Using images from NASA’s Swift satellite, astronomers have measured the amount of water production from comet C/2013 A1.
In late May, NASA’s Swift satellite imaged comet Siding Spring, which will brush astonishingly close to Mars later this year. These optical and ultraviolet observations are the first to reveal how rapidly the comet is producing water and allow astronomers to better estimate its size.
“Comet Siding Spring is making its first passage through the inner solar system and is experiencing its first strong heating from the sun,” said lead researcher Dennis Bodewits, an astronomer at the University of Maryland College Park (UMCP). “These observations are part of a two-year-long Swift campaign to watch how the comet’s activity develops during its travels.”

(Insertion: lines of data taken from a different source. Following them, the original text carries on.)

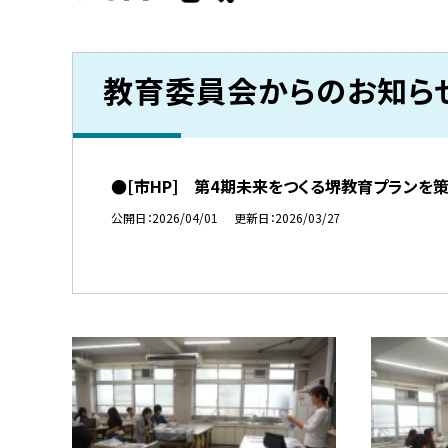
教育委員会からのお知ら
●[市HP] 第4期未来をつくる堺教育プランを
公開日
2026/04/01
更新日
2026/03/27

“Fresh” comets like Siding Spring, which is formally known as C/2013 A1, contain some of the most ancient material scientists can study. The solid part of a comet, called its nucleus, is a clump of frozen gases mixed with dust and is often described as a “dirty snowball.” Comets cast off gas and dust whenever they venture near enough to the sun.
What powers this activity is the transformation of frozen material from solid ice to gas, a process called sublimation. As the comet approaches the sun and becomes heated, different gases stream from the nucleus, carrying with them large quantities of dust that reflect sunlight and brighten the comet. By about two and a half times Earth’s distance from the sun (2.5 astronomical units, or AU), the comet has warmed enough that water becomes the primary gas emitted by the nucleus.

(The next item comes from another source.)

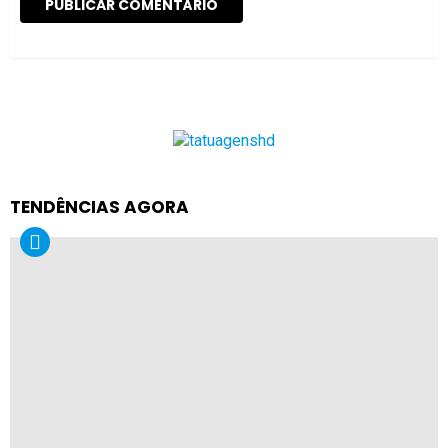
TENDÊNCIAS AGORA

Between May 27 and 29, Swift’s Ultraviolet/Optical Telescope (UVOT) captured a sequence of images as comet Siding Spring cruised through the constellation Eridanus at a distance of about 2.46 AU (229 million miles or 368 million km) from the sun. While the UVOT cannot detect water molecules directly, it can detect light emitted by fragments formed when ultraviolet sunlight breaks up water — specifically, hydrogen atoms and hydroxyl (OH) molecules.
“Based on our observations, we calculate that at the time of the observations the comet was producing about 2 billion billion billion water molecules, equivalent to about 13 gallons or 49 liters, each second,” said team member Tony Farnham, a senior research scientist at UMCP. At this rate, comet Siding Spring could fill an Olympic-size swimming pool in about 14 hours. Impressive as it sounds, though, this is relatively modest water emission compared to other comets Swift has observed.
Based on these measurements, the team concludes that the icy nucleus of comet Siding Spring is only about 2,300 feet (700 meters) across, placing it at the lower end of a size range estimated from earlier observations by other spacecraft.
The comet makes its closest approach to Mars on Oct. 19, passing just 86,000 miles (138,000 km) from the Red Planet — so close that gas and dust in the outermost reaches of the comet’s atmosphere, or coma, will interact with the atmosphere of Mars.
For comparison, the closest recorded Earth approach by a comet was by the now-defunct comet Lexell, which on July 1, 1770, swept to within 1.4 million miles (2.3 million km) or about six times farther than the moon. During its Mars flyby, comet Siding Spring will pass more than 16 times closer than this.
Scientists have established that the comet poses no danger to spacecraft now in orbit around Mars. These missions will be pressed into service as a provisional comet observation fleet to take advantage of this unprecedented opportunity.
The Swift observations are part of a larger study to investigate the activity and evolution of new comets, which show distinct brightening characteristics as they approach the sun not seen in other comets. Bodewits and his colleagues single out comets that can be observed by Swift at distances where water has not yet become the primary gas and repeatedly observe them as they course through the inner solar system. This systematic study will help astronomers better understand how comet activity changes with repeated solar heating.